Records from a data collection
┏━━
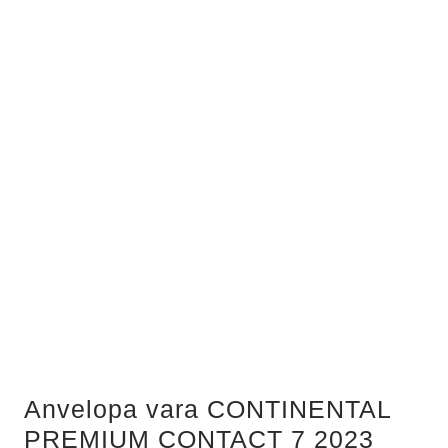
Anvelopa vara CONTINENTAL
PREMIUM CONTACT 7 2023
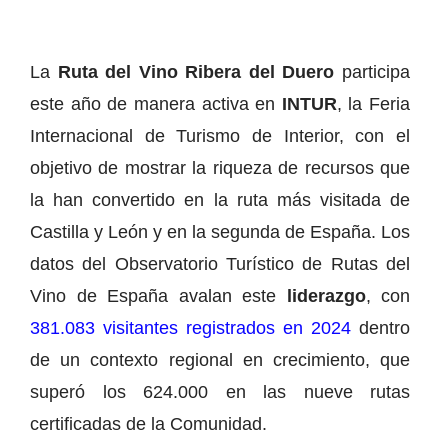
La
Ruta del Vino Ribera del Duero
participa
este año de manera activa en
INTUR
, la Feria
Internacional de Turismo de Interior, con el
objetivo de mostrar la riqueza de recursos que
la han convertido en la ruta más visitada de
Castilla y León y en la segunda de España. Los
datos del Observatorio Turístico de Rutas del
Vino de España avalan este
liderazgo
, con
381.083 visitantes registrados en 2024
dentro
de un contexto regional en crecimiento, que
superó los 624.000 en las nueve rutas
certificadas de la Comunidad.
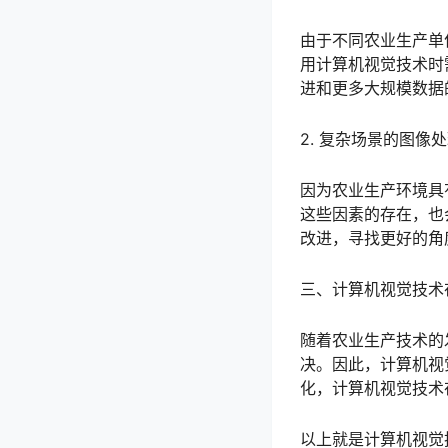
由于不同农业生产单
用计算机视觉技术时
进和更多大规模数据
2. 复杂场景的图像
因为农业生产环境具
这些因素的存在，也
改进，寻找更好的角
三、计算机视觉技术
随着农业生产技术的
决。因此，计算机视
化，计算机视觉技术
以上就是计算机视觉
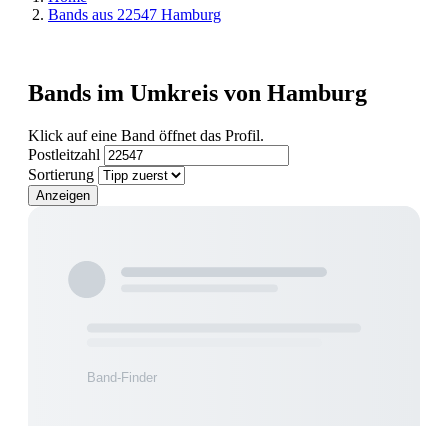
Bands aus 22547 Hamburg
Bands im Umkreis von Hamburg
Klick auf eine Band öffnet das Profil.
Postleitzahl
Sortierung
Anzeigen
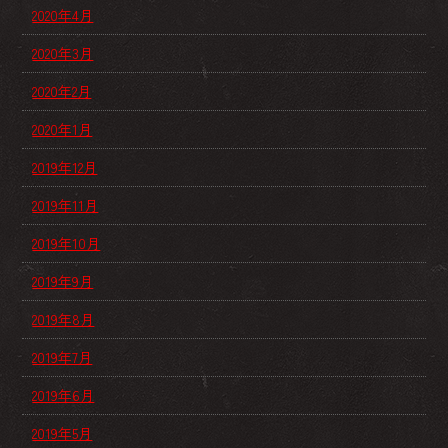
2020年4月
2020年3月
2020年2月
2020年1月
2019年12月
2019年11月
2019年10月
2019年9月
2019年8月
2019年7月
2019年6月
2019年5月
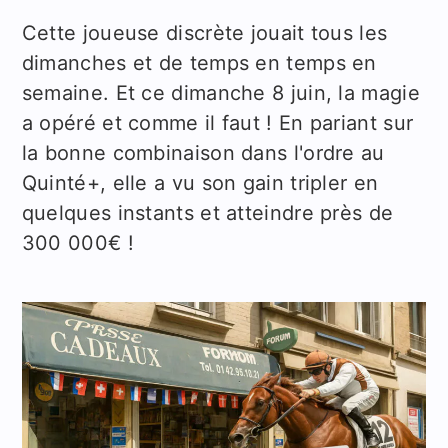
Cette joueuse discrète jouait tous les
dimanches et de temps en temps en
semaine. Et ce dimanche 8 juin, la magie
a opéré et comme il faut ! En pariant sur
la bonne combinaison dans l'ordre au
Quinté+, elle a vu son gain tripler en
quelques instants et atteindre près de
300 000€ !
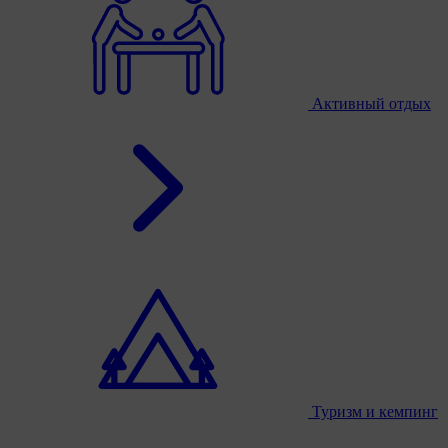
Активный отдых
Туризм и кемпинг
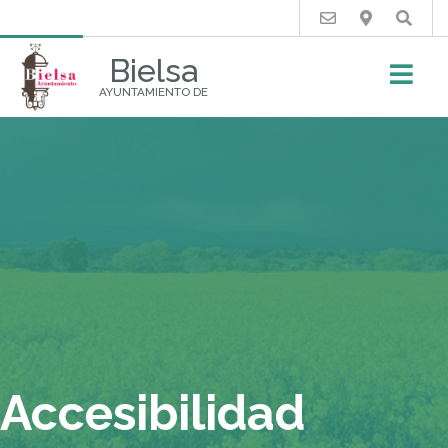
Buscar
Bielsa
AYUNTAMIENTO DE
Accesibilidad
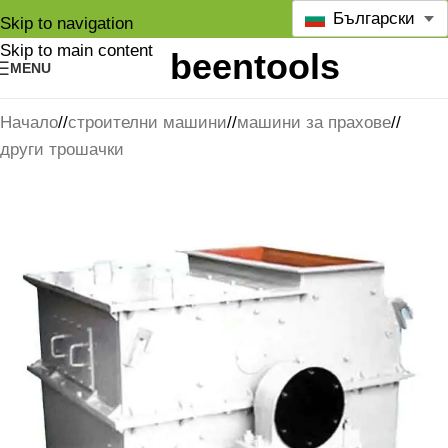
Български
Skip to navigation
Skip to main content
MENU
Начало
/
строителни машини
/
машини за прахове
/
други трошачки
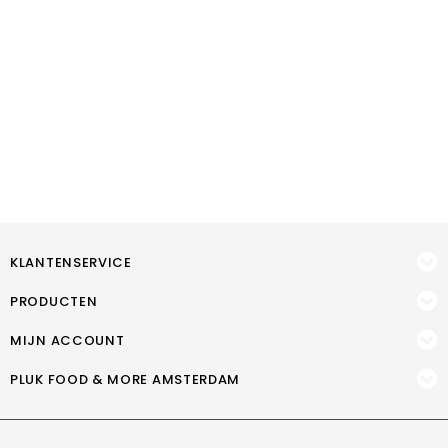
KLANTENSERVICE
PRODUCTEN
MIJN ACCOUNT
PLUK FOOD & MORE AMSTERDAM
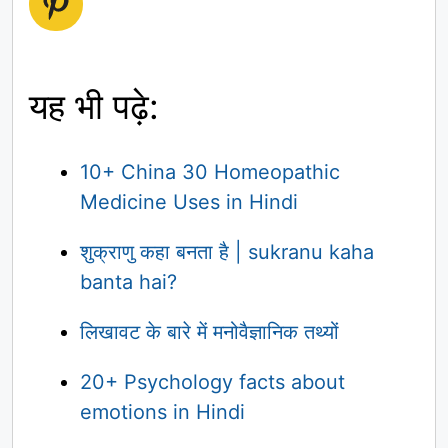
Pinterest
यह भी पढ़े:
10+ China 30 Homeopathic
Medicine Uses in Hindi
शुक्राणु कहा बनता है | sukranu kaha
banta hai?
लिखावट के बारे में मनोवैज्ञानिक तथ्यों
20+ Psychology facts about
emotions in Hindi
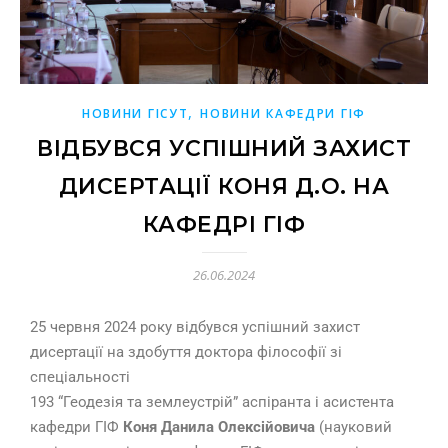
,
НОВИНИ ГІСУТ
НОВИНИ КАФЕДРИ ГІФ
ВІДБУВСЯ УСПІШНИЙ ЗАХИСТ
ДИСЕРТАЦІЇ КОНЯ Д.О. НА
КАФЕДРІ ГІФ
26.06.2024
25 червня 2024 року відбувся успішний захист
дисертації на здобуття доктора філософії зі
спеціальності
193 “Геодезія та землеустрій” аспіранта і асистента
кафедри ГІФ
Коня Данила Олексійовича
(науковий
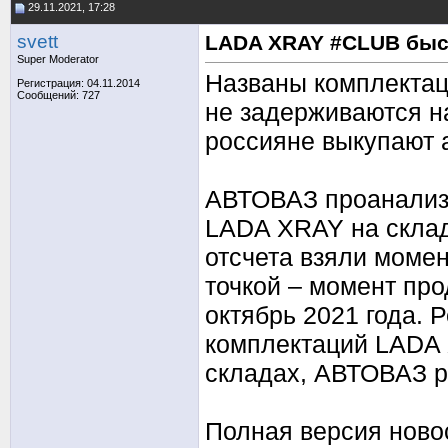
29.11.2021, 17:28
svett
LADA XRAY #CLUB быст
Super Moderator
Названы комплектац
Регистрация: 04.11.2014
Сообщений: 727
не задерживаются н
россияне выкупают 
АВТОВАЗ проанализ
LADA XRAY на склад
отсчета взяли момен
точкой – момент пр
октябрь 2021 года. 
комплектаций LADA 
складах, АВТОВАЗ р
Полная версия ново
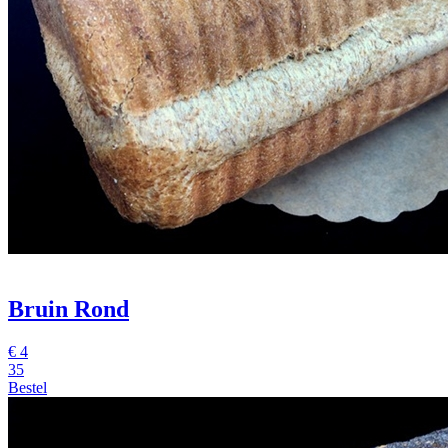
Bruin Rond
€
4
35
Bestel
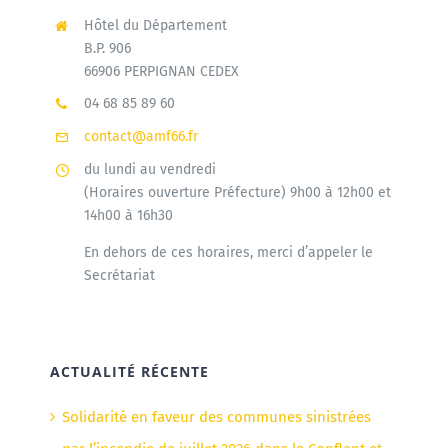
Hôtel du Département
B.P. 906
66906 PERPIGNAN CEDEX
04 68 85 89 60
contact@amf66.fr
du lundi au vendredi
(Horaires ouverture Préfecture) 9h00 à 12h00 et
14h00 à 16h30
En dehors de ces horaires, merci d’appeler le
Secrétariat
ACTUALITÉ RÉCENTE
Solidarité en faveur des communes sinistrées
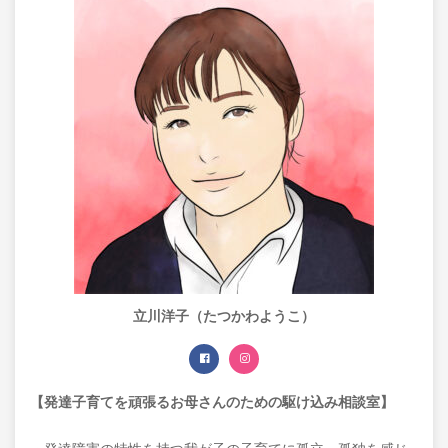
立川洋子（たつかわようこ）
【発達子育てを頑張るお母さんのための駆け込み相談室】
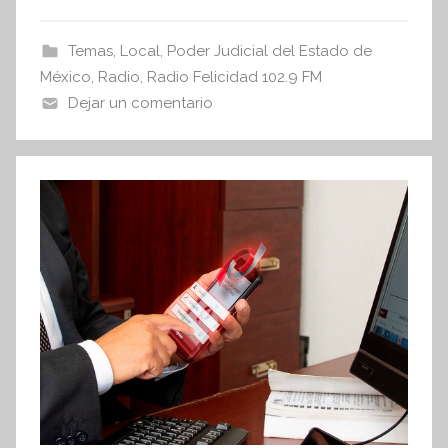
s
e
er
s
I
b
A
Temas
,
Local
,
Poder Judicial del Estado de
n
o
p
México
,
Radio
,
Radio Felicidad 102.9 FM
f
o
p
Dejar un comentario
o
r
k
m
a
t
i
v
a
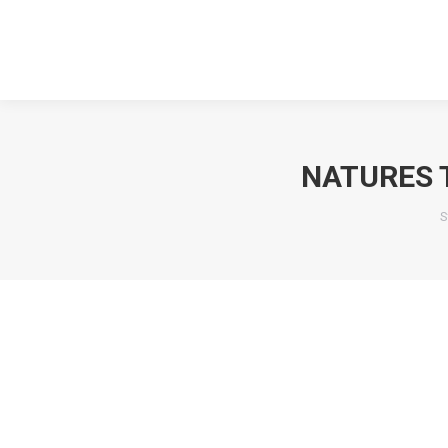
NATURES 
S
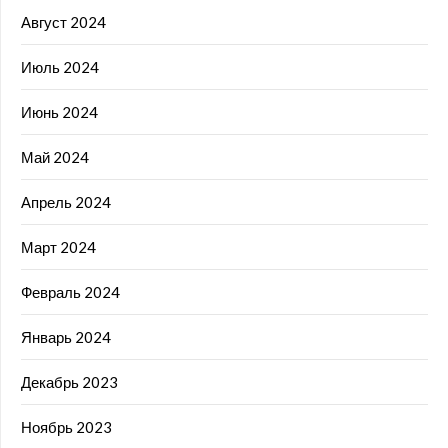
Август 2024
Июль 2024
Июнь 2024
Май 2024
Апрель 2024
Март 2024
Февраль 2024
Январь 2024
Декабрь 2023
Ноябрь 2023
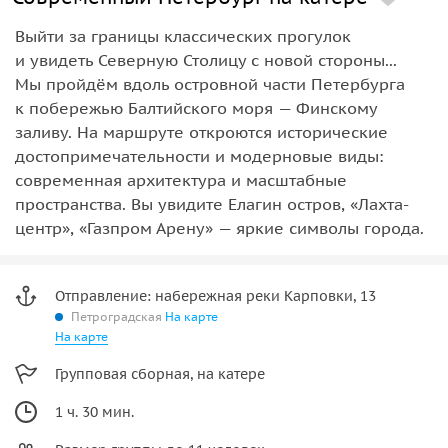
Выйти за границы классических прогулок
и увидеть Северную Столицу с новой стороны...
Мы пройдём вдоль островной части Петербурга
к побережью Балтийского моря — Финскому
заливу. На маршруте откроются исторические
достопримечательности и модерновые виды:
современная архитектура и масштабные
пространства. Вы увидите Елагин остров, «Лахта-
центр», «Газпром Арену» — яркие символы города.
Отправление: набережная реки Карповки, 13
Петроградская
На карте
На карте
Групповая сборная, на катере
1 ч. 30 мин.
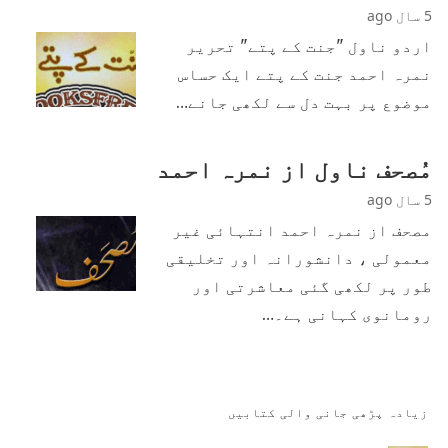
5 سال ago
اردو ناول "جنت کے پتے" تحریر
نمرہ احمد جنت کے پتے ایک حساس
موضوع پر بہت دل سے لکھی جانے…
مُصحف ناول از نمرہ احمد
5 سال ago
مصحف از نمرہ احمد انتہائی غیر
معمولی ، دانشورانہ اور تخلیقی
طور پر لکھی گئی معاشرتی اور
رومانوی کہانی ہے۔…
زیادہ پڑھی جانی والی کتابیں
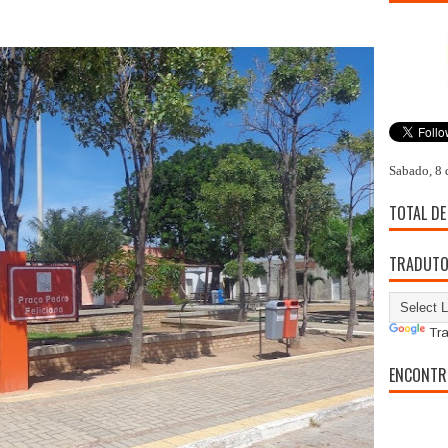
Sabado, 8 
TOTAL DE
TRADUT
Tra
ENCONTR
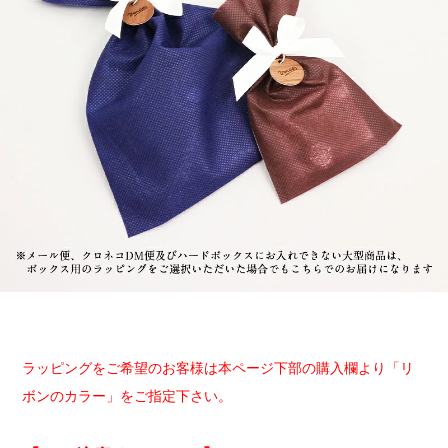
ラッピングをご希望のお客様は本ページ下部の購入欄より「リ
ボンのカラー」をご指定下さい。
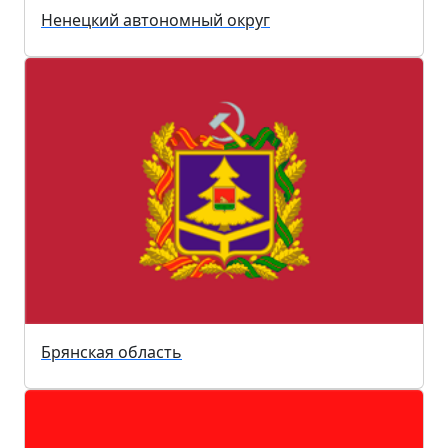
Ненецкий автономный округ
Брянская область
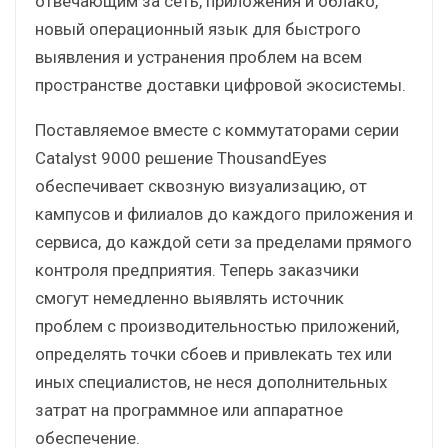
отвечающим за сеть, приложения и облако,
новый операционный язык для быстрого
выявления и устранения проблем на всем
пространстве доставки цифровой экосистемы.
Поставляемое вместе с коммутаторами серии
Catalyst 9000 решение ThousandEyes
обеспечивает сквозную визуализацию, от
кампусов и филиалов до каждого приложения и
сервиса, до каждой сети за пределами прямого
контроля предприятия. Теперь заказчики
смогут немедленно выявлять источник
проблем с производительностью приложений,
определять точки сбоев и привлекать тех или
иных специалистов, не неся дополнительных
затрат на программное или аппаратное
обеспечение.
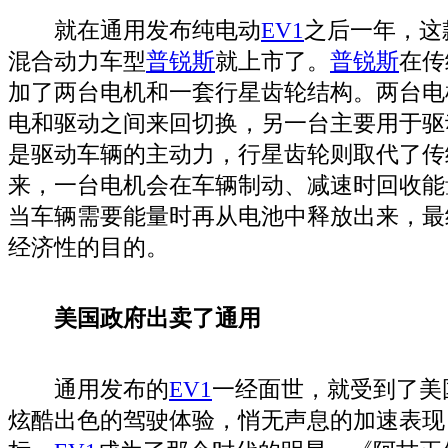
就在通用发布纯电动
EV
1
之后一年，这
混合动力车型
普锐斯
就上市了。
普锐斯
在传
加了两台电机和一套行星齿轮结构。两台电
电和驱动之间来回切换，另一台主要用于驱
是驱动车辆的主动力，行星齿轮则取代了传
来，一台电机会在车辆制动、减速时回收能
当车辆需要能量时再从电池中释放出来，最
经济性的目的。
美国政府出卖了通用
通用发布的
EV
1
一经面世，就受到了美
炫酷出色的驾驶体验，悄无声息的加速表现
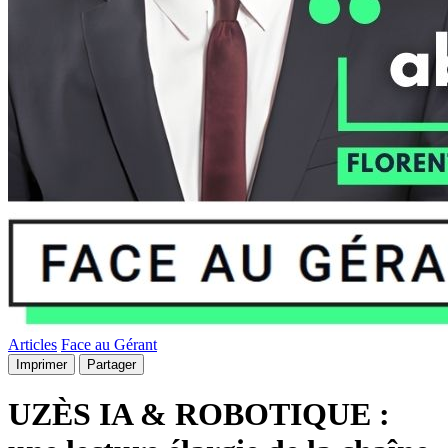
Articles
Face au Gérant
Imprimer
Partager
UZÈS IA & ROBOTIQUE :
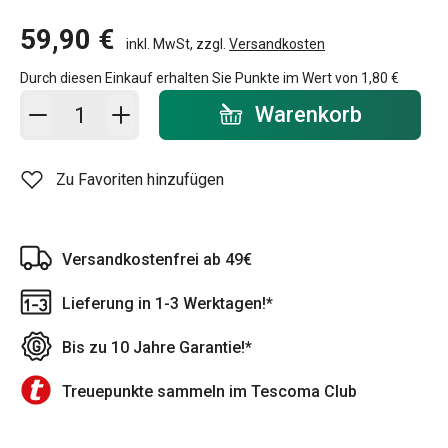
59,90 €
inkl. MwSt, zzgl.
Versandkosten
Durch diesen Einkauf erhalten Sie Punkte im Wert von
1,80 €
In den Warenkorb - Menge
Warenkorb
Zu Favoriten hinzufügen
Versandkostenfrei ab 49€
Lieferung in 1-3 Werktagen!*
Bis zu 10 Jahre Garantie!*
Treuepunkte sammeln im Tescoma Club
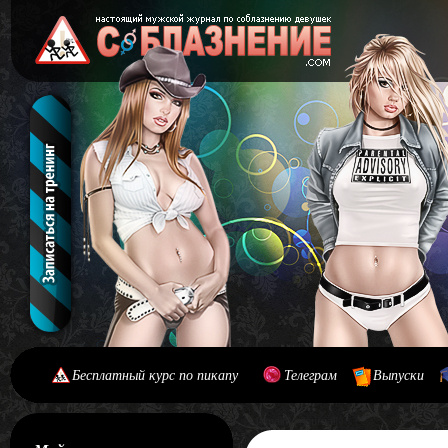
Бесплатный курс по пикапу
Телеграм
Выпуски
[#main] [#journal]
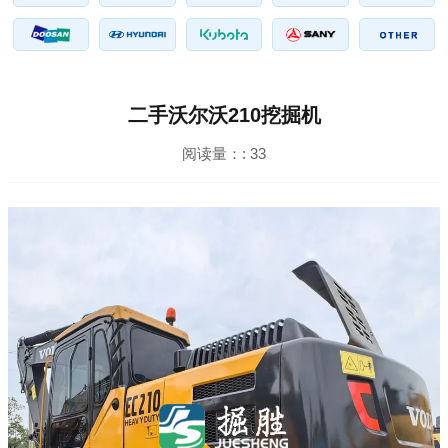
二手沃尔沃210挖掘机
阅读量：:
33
┗━━
» **Prompt**:
Please give the records above again exactly as they stand, with no pictures.

» **Response area**:
Anvelopa vara CONTINENTAL
PREMIUM CONTACT 7 2023
La
Ruta del Vino Ribera del Duero
participa
este año de manera activa en
INTUR
, la Feria
Internacional de Turismo de Interior, con el
objetivo de mostrar la riqueza de recursos que
la han convertido en la ruta más visitada de
Castilla y León y en la segunda de España. Los
datos del Observatorio Turístico de Rutas del
Vino de España avalan este
liderazgo
, con
381.083 visitantes registrados en 2024
dentro
de un contexto regional en crecimiento, que
superó los 624.000 en las nueve rutas
certificadas de la Comunidad.
由于不同农业生产单
用计算机视觉技术时
进和更多大规模数据
2. 复杂场景的图像
因为农业生产环境具
这些因素的存在，也
改进，寻找更好的角
三、计算机视觉技术
随着农业生产技术的
决。因此，计算机视
化，计算机视觉技术
以上就是计算机视觉
Bands aus 22547 Hamburg
Bands im Umkreis von Hamburg
Klick auf eine Band öffnet das Profil.
Postleitzahl
Sortierung
Anzeigen
2020年4月
2020年3月
2020年2月
2020年1月
2019年12月
2019年11月
2019年10月
2019年9月
2019年8月
2019年7月
2019年6月
2019年5月
Cette joueuse discrète jouait tous les
dimanches et de temps en temps en
semaine. Et ce dimanche 8 juin, la magie
a opéré et comme il faut ! En pariant sur
la bonne combinaison dans l'ordre au
Quinté+, elle a vu son gain tripler en
quelques instants et atteindre près de
300 000€ !
Активный отдых
Туризм и кемпинг
Buscar
Bielsa
AYUNTAMIENTO DE
Accesibilidad
Български
Skip to navigation
Skip to main content
MENU
Начало
/
строителни машини
/
машини за прахове
/
други трошачки
KLANTENSERVICE
PRODUCTEN
MIJN ACCOUNT
PLUK FOOD & MORE AMSTERDAM
Pinterest
यह भी पढ़े:
10+ China 30 Homeopathic
Medicine Uses in Hindi
शुक्राणु कहा बनता है | sukranu kaha
banta hai?
लिखावट के बारे में मनोवैज्ञानिक तथ्यों
20+ Psychology facts about
emotions in Hindi
,
НОВИНИ ГІСУТ
НОВИНИ КАФЕДРИ ГІФ
ВІДБУВСЯ УСПІШНИЙ ЗАХИСТ
ДИСЕРТАЦІЇ КОНЯ Д.О. НА
КАФЕДРІ ГІФ
26.06.2024
25 червня 2024 року відбувся успішний захист
дисертації на здобуття доктора філософії зі
спеціальності
193 “Геодезія та землеустрій” аспіранта і асистента
кафедри ГІФ
Коня Данила Олексійовича
(науковий
29.11.2021, 17:28
svett
LADA XRAY #CLUB быст
Super Moderator
Названы комплектац
Регистрация: 04.11.2014
Сообщений: 727
не задерживаются н
россияне выкупают 
АВТОВАЗ проанализ
LADA XRAY на склад
отсчета взяли момен
точкой – момент пр
октябрь 2021 года. 
комплектаций LADA 
складах, АВТОВАЗ р
Полная версия ново
Bruin Rond
€
4
35
Bestel
Hôtel du Département
B.P. 906
66906 PERPIGNAN CEDEX
04 68 85 89 60
contact@amf66.fr
du lundi au vendredi
(Horaires ouverture Préfecture) 9h00 à 12h00 et
14h00 à 16h30
En dehors de ces horaires, merci d’appeler le
Secrétariat
ACTUALITÉ RÉCENTE
Solidarité en faveur des communes sinistrées
立川洋子（たつかわようこ）
【発達子育てを頑張るお母さんのための駆け込み相談室】
s
e
er
s
I
b
A
Temas
,
Local
,
Poder Judicial del Estado de
n
o
p
México
,
Radio
,
Radio Felicidad 102.9 FM
f
o
p
Dejar un comentario
o
r
k
m
a
t
i
v
a
NATURES 
S
Август 2024
Июль 2024
Июнь 2024
Май 2024
Апрель 2024
Март 2024
Февраль 2024
Январь 2024
Декабрь 2023
Ноябрь 2023
Выйти за границы классических прогулок
и увидеть Северную Столицу с новой стороны...
Мы пройдём вдоль островной части Петербурга
к побережью Балтийского моря — Финскому
заливу. На маршруте откроются исторические
достопримечательности и модерновые виды:
современная архитектура и масштабные
пространства. Вы увидите Елагин остров, «Лахта-
центр», «Газпром Арену» — яркие символы города.
Отправление: набережная реки Карповки, 13
Петроградская
На карте
На карте
Групповая сборная, на катере
1 ч. 30 мин.
5 سال ago
اردو ناول "جنت کے پتے" تحریر
نمرہ احمد جنت کے پتے ایک حساس
موضوع پر بہت دل سے لکھی جانے…
مُصحف ناول از نمرہ احمد
5 سال ago
مصحف از نمرہ احمد انتہائی غیر
معمولی ، دانشورانہ اور تخلیقی
طور پر لکھی گئی معاشرتی اور
رومانوی کہانی ہے۔…
زیادہ پڑھی جانی والی کتابیں
Sabado, 8 
TOTAL DE
TRADUT
Tra
ENCONTR
ラッピングをご希望のお客様は本ページ下部の購入欄より「リ
ボンのカラー」をご指定下さい。
Ненецкий автономный округ
Брянская область
отвечающим за сеть, приложения и облако,
новый операционный язык для быстрого
выявления и устранения проблем на всем
пространстве доставки цифровой экосистемы.
Поставляемое вместе с коммутаторами серии
Catalyst 9000 решение ThousandEyes
обеспечивает сквозную визуализацию, от
кампусов и филиалов до каждого приложения и
сервиса, до каждой сети за пределами прямого
контроля предприятия. Теперь заказчики
смогут немедленно выявлять источник
проблем с производительностью приложений,
определять точки сбоев и привлекать тех или
иных специалистов, не неся дополнительных
затрат на программное или аппаратное
обеспечение.
就在通用发布纯电动
EV
1
之后一年，这
混合动力车型
普锐斯
就上市了。
普锐斯
在传
加了两台电机和一套行星齿轮结构。两台电
电和驱动之间来回切换，另一台主要用于驱
是驱动车辆的主动力，行星齿轮则取代了传
来，一台电机会在车辆制动、减速时回收能
当车辆需要能量时再从电池中释放出来，最
经济性的目的。
美国政府出卖了通用
通用发布的
EV
1
一经面世，就受到了美
炫酷出色的驾驶体验，悄无声息的加速表现
Articles
Face au Gérant
Imprimer
Partager
UZÈS IA & ROBOTIQUE :
59,90 €
inkl. MwSt, zzgl.
Versandkosten
Durch diesen Einkauf erhalten Sie Punkte im Wert von
1,80 €
In den Warenkorb - Menge
Warenkorb
Zu Favoriten hinzufügen
Versandkostenfrei ab 49€
Lieferung in 1-3 Werktagen!*
Bis zu 10 Jahre Garantie!*
Treuepunkte sammeln im Tescoma Club
Бесплатный курс по пикапу
Телеграм
Выпуски
[#main] [#journal]
二手沃尔沃210挖掘机
阅读量：:
33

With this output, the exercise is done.